Nike Jordan 1 - The Classic

In 1985 Nike launched the Jordan 1. While all of his team mates were partying and doing cocaine, this era was widely known as the cocaine era in the NBA, Jordan spent his rookie season putting up numbers. A one man scoring machine averaging 28 odd points.

Nike were not the brand we know today, they were the struggling upstarts. Adidas and Converse were the big players on the court, Larry Bird and Earvin Johnson rocked the Converse Weapon and fast break.

Nike went all out, put together a presentation with Jordan at the centre of the Nike basketball brand giving him his own shoe, the Air Jordan. The shoe broke the mould in a number of ways. Firstly, before the Air Jordan no one really wore basketball shoes apart from when they played the game. This shoe was actually cool. Secondly, the NBA banned it. The rules have changed a lot now, as of 2018-19 players could wear any colour shoes they want to. In 1984, 51 percent of the shoe had to be black or white with minimal accent colors. The Jordan 1 in black/red did not meet the NBA’s criteria prompting the NBA to ban the shoe. Nike used this as a marketing opportunity. Jordan went on chat shows to promote the fact the NBA wrote this letter. It was free marketing. Thirdly, Jordan was cool, had mega hops, played in a big market, and was a walking bucket. In an era when you had to be there to see it when Jordan came to town it was the only ticket in town.

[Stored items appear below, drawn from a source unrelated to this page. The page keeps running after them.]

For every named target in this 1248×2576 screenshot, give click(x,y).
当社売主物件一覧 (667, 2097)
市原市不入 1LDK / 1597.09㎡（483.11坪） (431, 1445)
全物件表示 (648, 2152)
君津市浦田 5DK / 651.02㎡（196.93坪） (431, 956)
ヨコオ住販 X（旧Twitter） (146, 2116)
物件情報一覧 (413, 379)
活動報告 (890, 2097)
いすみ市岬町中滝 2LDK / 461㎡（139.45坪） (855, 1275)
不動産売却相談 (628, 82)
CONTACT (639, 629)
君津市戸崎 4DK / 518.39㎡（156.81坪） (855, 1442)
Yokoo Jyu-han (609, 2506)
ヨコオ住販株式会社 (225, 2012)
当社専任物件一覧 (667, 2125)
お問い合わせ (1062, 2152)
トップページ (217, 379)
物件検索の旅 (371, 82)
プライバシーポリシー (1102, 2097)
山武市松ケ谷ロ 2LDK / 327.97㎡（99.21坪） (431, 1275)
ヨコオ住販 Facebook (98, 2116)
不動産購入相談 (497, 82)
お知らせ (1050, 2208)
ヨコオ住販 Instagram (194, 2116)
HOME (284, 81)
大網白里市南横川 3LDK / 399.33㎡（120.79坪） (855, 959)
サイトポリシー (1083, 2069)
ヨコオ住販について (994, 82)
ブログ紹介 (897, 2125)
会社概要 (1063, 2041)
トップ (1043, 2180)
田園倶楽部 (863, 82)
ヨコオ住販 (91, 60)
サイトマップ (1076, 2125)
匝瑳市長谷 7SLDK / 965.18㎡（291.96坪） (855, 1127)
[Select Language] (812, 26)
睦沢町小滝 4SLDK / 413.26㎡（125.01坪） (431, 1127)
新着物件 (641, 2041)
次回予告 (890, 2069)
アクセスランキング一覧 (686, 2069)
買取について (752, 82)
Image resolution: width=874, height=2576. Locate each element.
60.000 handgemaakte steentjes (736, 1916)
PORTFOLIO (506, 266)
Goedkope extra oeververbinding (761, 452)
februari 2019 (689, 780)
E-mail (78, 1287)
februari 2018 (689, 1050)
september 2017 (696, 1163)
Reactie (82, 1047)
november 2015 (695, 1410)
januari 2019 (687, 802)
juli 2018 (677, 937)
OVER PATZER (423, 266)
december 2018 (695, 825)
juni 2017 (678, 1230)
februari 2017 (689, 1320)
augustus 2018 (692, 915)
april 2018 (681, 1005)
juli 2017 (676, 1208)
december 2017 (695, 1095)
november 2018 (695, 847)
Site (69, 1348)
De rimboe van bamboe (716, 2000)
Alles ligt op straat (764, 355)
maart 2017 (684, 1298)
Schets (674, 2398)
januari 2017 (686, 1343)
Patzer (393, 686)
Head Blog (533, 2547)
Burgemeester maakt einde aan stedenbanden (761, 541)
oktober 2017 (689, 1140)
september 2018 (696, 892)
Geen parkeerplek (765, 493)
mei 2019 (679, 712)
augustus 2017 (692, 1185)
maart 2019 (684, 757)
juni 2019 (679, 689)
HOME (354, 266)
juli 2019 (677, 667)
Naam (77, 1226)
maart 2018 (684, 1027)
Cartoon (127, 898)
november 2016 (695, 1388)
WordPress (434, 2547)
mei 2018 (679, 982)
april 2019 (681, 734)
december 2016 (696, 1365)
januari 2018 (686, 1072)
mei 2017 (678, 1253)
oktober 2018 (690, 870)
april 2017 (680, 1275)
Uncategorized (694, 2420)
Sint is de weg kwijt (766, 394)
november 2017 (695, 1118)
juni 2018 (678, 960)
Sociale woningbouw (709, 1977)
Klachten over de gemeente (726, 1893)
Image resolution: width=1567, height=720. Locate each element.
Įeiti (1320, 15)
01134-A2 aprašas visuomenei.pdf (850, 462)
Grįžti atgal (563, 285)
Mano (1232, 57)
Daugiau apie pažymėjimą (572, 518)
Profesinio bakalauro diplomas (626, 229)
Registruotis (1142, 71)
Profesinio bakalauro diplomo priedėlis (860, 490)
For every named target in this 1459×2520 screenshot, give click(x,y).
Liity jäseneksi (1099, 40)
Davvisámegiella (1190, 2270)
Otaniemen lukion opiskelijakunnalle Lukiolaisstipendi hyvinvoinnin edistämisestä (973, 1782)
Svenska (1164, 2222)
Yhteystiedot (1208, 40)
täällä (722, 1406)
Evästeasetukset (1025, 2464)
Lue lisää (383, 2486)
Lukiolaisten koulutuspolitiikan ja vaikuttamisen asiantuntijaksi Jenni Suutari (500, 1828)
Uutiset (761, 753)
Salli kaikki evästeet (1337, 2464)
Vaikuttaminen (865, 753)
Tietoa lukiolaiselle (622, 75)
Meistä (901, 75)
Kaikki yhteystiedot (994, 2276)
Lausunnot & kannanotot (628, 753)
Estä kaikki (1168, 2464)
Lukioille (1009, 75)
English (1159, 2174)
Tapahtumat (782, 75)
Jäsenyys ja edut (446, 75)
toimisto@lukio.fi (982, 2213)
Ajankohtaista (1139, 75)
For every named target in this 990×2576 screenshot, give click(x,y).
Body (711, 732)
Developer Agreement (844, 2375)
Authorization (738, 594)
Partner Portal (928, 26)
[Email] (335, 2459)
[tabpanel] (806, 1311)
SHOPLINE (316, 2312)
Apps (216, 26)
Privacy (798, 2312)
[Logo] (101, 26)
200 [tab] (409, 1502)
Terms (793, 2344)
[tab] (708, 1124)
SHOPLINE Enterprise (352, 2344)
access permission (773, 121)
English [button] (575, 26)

Was it luck? Hakeem went #1 in the draft, Jordan was a wing in an era when the paint was a traffic jam. No one had worked out the mathematics of the three. Daryl Morey didn’t run teams, hand checking was a thing, Bill Lambeer was still a thing, and Jordan was a rookie getting a signature shoe deal. The risk paid off, the shoe did $126 million in its first year and started a brand that is synonymous with the man, the greatest player of all time so far…And if you want to argue about the GOAT and you want to give it to LeBron, fair enough, he has had a longer career, he will end up with a statistical case that cannot be argued, but Jordan at his peak was the best sportsman in the world, not basketball player, sportsman…And if this counts, and it should, Jordan had better shoes and that is definitely not a debate.